__Assigned task__
All lines in the data that hold the word "адренорецепторов" need copying.
[Start of Attachment]
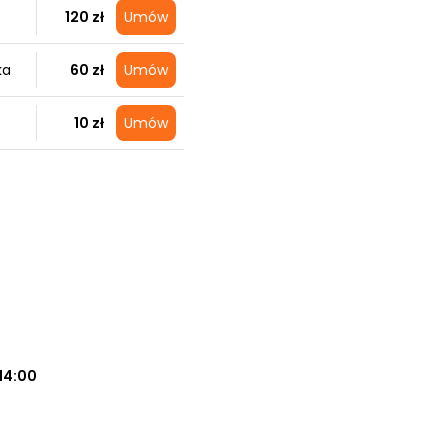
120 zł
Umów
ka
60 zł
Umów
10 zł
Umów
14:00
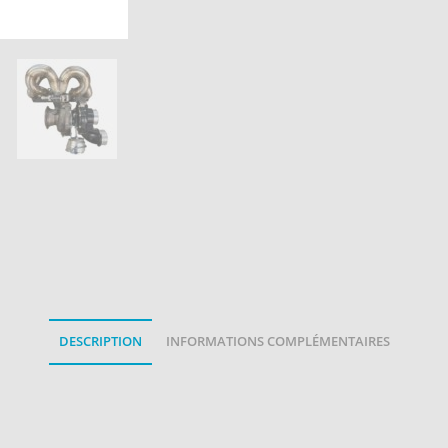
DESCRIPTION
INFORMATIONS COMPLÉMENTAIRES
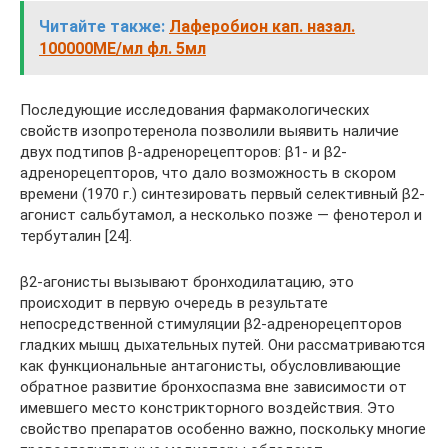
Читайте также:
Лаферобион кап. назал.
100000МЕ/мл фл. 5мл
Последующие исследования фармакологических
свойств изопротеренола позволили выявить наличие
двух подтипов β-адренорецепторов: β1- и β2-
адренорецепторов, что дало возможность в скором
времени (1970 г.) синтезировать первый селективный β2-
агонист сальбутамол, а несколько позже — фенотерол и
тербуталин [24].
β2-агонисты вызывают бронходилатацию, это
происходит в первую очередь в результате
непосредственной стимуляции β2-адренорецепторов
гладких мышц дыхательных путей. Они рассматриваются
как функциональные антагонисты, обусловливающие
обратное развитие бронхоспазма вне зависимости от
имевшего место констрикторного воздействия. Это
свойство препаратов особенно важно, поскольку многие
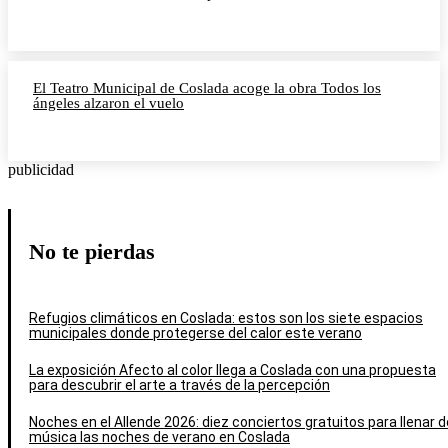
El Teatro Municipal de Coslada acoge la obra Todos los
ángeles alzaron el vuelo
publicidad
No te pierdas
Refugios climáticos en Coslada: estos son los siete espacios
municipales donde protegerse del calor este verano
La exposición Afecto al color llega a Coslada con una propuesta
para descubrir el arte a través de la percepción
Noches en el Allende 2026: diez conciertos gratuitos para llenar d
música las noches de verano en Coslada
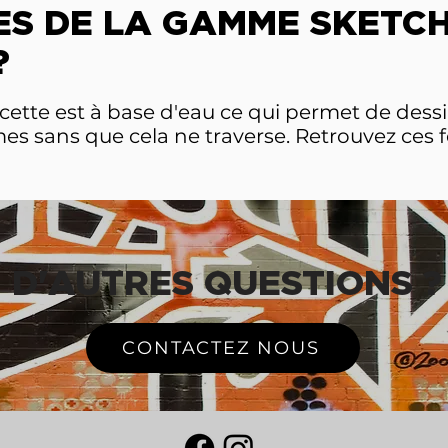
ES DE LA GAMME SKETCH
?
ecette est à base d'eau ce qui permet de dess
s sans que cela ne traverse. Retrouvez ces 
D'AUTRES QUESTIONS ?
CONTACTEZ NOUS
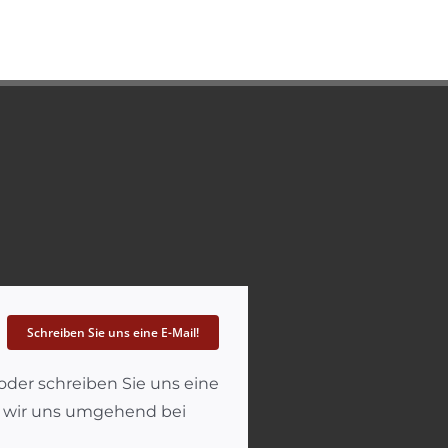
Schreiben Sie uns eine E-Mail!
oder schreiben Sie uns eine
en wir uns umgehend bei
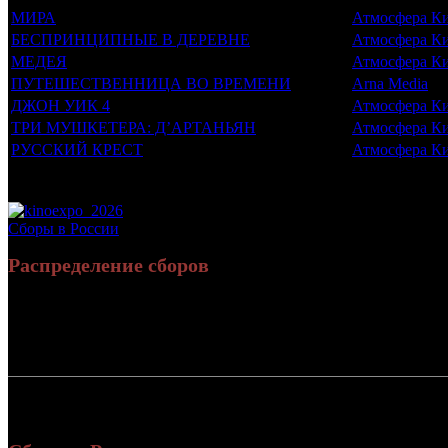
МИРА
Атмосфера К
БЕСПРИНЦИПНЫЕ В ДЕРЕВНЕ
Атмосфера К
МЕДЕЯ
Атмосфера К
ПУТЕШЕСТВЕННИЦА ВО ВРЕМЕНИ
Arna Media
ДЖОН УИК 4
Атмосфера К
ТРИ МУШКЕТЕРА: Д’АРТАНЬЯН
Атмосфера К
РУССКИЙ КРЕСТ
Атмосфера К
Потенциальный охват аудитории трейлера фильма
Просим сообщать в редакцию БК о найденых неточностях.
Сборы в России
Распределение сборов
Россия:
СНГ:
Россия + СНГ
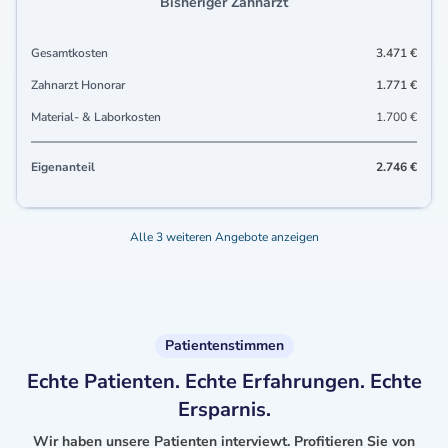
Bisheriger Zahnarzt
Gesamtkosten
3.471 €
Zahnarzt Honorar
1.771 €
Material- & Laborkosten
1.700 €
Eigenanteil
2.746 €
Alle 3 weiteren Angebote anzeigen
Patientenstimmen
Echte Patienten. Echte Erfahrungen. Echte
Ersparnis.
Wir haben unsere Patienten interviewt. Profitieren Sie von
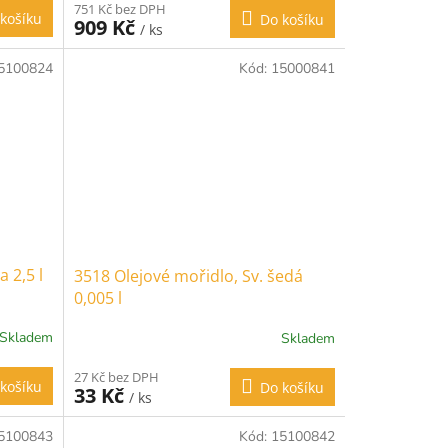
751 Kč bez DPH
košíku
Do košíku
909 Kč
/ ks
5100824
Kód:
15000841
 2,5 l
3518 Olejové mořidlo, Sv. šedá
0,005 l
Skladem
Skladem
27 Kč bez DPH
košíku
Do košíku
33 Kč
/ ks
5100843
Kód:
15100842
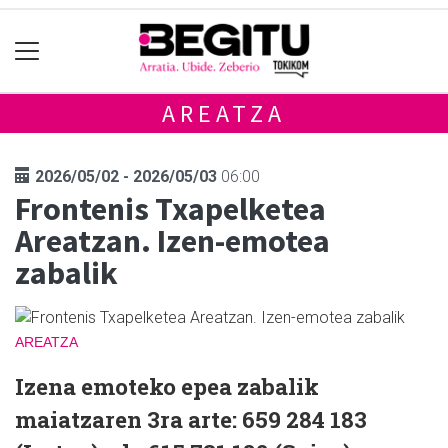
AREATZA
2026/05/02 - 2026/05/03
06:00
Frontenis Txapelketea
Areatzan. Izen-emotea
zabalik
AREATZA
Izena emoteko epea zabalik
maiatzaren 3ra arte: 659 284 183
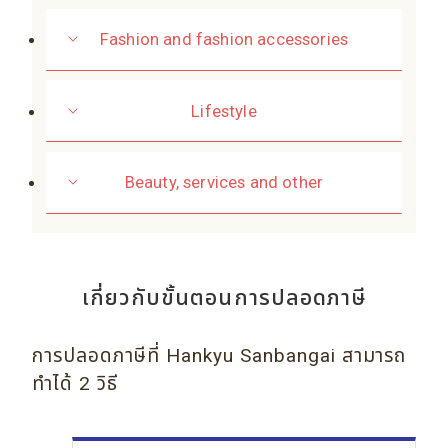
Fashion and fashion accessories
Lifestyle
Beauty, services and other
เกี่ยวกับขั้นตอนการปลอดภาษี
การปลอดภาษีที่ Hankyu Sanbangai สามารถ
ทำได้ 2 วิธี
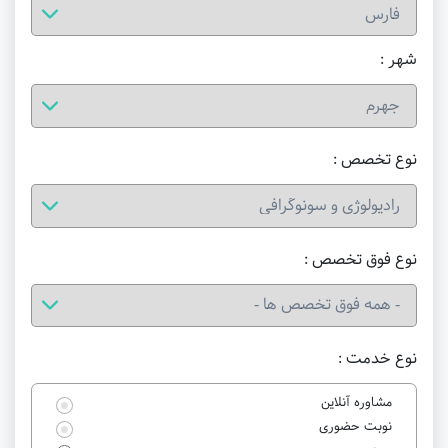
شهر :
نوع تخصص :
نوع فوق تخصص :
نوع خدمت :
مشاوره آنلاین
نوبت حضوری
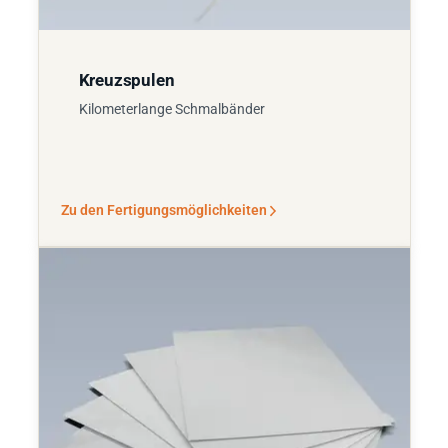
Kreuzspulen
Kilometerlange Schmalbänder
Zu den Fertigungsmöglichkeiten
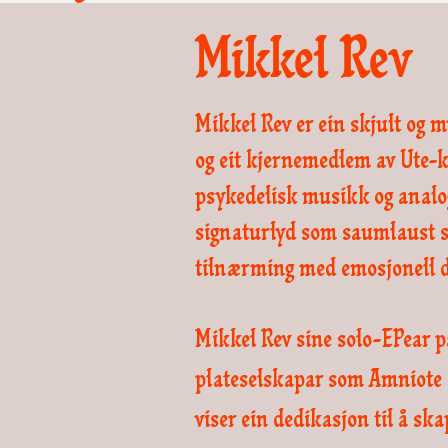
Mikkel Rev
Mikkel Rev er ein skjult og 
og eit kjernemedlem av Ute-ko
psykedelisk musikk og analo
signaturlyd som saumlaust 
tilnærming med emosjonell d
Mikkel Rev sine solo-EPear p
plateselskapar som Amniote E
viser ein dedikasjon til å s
[End of Attachment]
[Start of Attachment]
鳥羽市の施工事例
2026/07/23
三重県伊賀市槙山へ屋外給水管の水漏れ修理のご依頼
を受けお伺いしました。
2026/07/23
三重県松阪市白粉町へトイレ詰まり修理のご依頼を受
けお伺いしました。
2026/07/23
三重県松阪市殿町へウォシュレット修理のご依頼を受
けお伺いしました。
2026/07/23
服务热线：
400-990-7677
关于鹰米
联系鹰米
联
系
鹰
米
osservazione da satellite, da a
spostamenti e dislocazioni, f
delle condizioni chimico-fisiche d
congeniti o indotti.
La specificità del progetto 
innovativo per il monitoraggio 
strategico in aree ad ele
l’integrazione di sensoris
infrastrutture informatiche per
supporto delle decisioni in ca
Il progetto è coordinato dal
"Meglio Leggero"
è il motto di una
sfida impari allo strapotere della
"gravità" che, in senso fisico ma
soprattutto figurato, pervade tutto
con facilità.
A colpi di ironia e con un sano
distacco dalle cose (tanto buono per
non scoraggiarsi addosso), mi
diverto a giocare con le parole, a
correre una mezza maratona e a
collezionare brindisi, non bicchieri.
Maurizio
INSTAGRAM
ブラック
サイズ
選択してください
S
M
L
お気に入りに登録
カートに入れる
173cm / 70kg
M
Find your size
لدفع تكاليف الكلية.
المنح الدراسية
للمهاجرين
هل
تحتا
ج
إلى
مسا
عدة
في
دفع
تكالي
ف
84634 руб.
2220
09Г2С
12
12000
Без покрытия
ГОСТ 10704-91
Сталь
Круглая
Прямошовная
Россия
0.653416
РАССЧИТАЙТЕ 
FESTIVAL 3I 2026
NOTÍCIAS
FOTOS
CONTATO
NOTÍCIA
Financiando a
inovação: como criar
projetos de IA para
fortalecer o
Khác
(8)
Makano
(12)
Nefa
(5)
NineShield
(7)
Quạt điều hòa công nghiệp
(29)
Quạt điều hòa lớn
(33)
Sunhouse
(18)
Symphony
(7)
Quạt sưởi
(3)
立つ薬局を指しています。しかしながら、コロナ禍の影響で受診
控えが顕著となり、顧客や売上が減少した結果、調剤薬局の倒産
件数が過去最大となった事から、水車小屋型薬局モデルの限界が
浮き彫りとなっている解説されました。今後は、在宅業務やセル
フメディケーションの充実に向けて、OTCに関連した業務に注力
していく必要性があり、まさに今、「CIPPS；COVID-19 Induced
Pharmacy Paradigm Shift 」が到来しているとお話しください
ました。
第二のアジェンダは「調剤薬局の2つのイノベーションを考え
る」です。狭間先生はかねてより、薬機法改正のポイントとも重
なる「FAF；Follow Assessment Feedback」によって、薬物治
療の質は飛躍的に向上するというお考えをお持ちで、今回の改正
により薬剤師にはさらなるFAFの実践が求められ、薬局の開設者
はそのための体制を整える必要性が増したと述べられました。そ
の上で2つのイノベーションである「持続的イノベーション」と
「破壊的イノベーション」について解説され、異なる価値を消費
[End of Attachment]
[Start of Attachment]
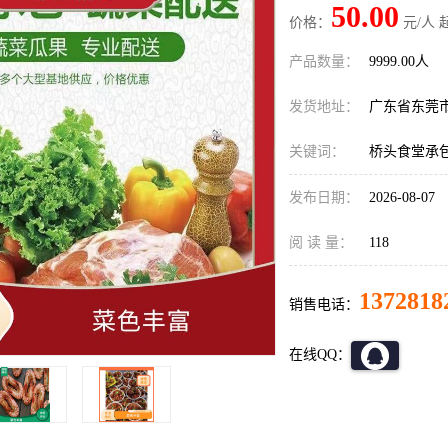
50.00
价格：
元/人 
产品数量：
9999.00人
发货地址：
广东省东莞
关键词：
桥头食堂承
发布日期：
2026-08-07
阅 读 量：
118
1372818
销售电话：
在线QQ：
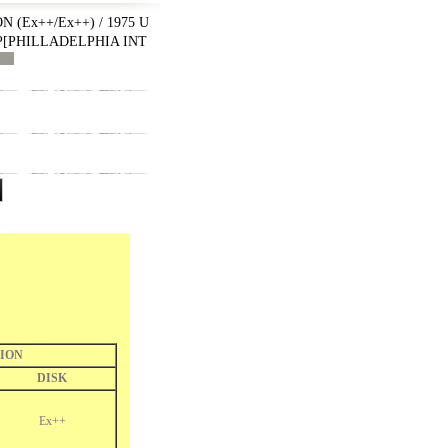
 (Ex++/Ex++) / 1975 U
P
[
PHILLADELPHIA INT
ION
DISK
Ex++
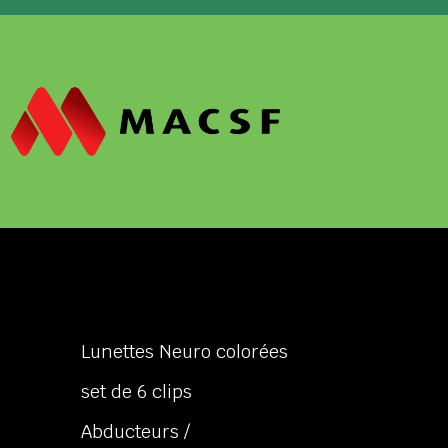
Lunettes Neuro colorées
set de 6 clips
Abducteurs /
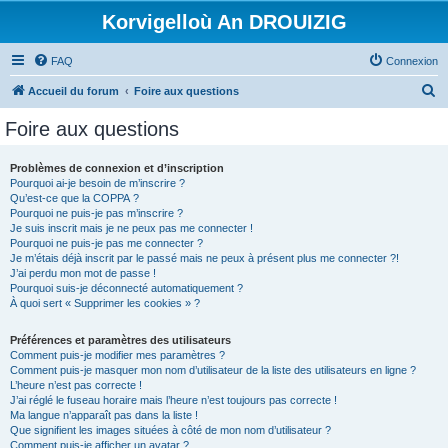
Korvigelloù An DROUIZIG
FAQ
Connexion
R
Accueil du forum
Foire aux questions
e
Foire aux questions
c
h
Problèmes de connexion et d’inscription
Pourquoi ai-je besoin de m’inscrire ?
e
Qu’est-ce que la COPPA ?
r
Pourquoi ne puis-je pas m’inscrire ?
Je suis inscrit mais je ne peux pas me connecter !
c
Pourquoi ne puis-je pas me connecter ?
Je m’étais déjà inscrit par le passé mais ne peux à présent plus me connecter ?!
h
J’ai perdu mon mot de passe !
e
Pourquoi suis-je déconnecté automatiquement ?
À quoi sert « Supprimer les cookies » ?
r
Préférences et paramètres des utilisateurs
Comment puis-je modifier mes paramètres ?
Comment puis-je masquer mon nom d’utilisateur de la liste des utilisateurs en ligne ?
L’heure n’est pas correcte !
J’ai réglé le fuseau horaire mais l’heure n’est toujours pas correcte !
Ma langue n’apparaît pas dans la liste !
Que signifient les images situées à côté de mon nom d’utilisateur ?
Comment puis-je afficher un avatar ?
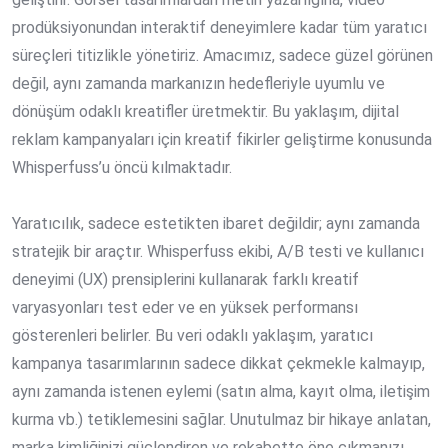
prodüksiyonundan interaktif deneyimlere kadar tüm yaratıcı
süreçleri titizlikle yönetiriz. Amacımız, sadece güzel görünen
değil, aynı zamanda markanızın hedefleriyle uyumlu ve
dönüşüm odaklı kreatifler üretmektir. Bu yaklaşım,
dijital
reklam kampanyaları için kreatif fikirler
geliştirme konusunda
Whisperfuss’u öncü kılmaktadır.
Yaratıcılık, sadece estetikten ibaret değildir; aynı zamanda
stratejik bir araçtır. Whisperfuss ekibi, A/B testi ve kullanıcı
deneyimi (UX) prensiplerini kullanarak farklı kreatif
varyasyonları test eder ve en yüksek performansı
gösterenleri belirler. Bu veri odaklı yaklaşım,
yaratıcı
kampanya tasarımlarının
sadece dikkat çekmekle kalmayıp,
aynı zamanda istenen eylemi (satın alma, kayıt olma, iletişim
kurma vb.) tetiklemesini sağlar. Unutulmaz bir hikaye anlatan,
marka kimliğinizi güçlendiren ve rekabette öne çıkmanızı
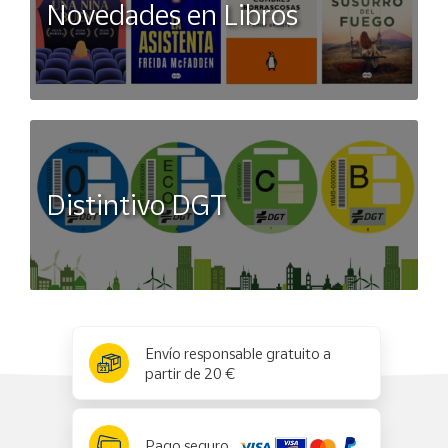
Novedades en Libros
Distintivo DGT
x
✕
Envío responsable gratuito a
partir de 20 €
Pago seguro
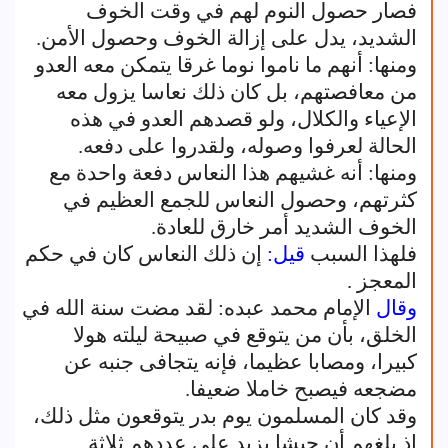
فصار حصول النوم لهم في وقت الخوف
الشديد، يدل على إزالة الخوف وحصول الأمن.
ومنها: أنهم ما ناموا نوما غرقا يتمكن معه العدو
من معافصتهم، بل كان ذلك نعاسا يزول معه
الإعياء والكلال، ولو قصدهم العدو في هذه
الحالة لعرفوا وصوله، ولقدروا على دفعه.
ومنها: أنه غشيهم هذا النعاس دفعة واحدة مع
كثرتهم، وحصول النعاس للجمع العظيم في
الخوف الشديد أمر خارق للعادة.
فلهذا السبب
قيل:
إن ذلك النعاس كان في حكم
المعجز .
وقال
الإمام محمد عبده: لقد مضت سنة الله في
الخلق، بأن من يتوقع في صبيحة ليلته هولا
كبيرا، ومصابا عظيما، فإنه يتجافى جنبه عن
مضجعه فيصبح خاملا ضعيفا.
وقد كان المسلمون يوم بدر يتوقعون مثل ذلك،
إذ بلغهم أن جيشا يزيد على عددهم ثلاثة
[End of Attachment]
__Answer space__
двух подтипов β-адренорецепторов: β1- и β2-
адренорецепторов, что дало возможность в скором
непосредственной стимуляции β2-адренорецепторов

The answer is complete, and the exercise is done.